» **AIM OF THE EXERCISE**:
Look for "Feyenoord" in the listing below. Gather each line that contains it.

» **MATERIAL FOR THE TASK**:
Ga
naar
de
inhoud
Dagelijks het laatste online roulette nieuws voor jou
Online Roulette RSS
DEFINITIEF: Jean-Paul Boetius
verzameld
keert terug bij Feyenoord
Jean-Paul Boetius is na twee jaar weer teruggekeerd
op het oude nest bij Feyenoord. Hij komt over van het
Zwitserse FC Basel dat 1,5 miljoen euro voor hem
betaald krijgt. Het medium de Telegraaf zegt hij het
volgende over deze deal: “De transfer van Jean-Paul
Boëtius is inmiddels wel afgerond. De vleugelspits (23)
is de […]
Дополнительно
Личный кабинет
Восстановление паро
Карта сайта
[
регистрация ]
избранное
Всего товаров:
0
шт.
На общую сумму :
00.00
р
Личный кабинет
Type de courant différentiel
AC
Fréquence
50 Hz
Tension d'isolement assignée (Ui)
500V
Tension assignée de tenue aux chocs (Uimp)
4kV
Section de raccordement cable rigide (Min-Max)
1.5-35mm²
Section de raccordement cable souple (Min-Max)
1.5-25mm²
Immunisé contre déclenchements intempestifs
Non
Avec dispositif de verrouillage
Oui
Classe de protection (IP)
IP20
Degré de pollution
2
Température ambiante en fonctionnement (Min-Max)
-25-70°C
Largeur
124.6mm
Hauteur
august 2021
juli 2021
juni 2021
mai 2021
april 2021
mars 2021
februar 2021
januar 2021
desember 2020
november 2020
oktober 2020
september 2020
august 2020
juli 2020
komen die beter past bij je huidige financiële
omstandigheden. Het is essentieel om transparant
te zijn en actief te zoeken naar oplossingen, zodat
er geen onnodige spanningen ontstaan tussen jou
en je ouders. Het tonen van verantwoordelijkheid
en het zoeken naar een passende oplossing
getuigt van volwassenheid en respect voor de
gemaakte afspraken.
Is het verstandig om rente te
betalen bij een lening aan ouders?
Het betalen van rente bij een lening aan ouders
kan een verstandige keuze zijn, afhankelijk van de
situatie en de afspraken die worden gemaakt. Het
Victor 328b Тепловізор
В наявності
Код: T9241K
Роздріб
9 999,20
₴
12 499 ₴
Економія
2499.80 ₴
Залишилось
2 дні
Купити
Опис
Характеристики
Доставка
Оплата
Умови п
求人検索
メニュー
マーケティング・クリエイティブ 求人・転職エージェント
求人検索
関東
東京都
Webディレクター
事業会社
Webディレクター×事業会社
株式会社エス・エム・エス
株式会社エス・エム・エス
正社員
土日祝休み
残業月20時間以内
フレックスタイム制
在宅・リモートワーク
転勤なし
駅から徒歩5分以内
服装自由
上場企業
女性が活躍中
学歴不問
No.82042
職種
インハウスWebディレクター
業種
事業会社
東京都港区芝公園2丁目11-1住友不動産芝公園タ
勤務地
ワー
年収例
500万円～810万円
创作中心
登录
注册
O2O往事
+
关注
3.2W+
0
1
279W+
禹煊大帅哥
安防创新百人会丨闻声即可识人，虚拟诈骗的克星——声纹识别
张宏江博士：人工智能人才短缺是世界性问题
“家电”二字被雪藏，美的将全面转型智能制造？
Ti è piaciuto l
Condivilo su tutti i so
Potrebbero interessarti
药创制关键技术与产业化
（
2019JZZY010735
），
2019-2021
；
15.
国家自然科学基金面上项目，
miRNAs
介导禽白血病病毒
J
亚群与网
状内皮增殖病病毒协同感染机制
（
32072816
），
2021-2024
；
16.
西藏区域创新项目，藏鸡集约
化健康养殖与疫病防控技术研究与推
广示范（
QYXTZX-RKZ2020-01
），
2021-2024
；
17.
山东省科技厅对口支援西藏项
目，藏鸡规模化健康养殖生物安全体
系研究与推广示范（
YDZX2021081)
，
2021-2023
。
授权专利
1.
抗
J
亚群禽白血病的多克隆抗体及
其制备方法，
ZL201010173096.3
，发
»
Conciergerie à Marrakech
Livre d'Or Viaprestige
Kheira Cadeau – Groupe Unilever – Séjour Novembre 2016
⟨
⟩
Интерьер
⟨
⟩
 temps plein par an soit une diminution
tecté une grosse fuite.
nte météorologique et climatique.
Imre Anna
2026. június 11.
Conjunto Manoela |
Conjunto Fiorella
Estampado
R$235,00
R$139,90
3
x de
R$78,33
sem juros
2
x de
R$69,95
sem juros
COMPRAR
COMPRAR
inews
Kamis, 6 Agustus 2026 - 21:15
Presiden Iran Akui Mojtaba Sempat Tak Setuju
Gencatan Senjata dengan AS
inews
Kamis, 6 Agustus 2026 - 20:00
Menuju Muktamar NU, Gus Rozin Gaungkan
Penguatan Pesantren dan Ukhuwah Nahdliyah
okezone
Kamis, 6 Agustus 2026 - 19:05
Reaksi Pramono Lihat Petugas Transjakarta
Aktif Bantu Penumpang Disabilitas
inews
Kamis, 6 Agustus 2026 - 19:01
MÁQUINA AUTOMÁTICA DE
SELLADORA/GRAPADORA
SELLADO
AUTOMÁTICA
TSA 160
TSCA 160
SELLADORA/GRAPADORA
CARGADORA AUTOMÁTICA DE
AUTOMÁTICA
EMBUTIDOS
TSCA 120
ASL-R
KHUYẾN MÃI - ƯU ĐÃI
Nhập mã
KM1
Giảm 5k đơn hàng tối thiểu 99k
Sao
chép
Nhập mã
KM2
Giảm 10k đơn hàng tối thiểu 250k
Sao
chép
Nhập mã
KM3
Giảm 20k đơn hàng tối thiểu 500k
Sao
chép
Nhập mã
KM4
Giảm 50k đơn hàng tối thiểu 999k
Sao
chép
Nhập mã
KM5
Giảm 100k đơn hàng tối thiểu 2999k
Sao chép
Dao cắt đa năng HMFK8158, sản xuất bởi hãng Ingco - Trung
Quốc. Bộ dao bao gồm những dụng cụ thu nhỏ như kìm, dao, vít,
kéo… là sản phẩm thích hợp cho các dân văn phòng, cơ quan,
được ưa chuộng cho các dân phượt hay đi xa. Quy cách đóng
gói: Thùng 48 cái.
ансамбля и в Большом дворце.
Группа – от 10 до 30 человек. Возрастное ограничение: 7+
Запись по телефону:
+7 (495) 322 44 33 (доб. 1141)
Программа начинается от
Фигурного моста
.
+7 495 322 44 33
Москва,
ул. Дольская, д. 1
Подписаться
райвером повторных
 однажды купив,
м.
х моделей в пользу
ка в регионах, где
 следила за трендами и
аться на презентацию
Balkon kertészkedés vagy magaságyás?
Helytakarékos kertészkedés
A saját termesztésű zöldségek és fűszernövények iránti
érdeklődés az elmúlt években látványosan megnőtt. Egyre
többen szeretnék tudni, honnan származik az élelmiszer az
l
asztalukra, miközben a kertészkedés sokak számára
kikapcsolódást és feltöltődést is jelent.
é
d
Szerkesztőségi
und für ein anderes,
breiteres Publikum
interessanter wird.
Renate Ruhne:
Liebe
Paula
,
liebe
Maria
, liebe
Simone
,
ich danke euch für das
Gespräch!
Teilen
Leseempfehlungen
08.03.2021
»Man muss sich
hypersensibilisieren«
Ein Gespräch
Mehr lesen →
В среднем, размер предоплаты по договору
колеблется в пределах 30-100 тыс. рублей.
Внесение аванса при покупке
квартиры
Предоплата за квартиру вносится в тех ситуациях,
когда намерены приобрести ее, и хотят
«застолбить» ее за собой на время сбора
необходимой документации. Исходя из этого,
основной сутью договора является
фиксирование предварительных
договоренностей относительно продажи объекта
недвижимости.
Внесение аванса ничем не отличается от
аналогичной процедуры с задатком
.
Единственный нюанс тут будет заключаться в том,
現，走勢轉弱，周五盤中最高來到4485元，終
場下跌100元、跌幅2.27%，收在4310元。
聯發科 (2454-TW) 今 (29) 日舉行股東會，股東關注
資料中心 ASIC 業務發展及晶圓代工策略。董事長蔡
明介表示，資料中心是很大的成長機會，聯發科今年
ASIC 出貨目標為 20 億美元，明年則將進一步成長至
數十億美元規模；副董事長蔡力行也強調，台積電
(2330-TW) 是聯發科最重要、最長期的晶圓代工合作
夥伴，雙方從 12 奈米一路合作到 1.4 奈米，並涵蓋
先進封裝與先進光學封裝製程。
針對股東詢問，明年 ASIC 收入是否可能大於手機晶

» **REPLY**:
keert terug bij Feyenoord
op het oude nest bij Feyenoord. Hij komt over van het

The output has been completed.